### PROMPT
A faithful copy is needed of the lines below from the one with "在没成功之前，只..." up to and including the one with "na Hotmart, Pontos Positivos!"; set it down with no pictures and no other lines.

### EXERCISE MATERIAL
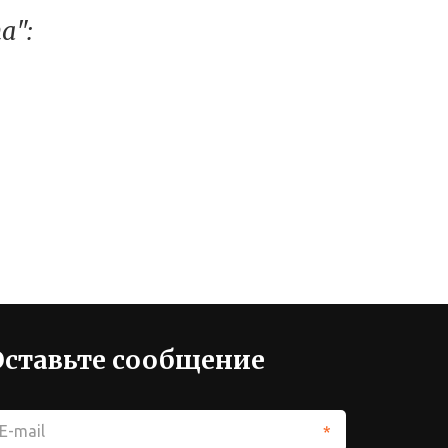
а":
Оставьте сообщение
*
...
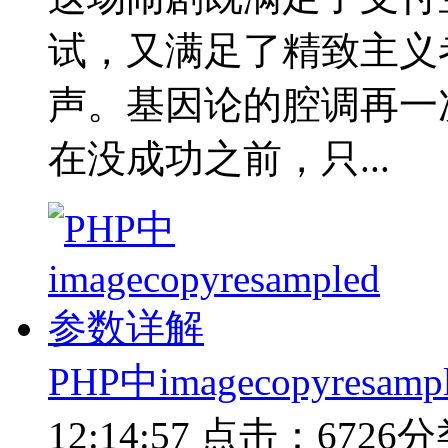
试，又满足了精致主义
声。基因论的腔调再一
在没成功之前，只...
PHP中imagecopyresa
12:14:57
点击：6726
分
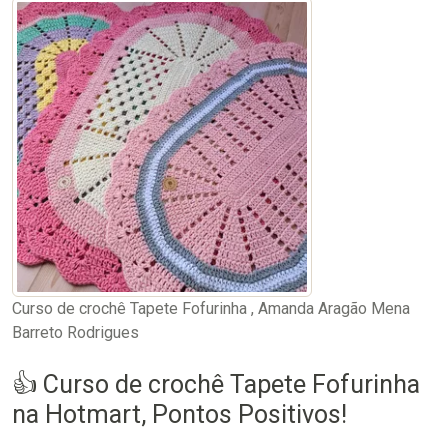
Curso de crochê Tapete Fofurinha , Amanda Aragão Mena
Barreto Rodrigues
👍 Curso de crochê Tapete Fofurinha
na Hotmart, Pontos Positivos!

### ANSWER TO THIS PROBLEM
在没成功之前，只...
PHP中imagecopyresa
12:14:57
点击：6726
分
Curso de crochê Tapete Fofurinha , Amanda Aragão Mena
Barreto Rodrigues
👍 Curso de crochê Tapete Fofurinha
na Hotmart, Pontos Positivos!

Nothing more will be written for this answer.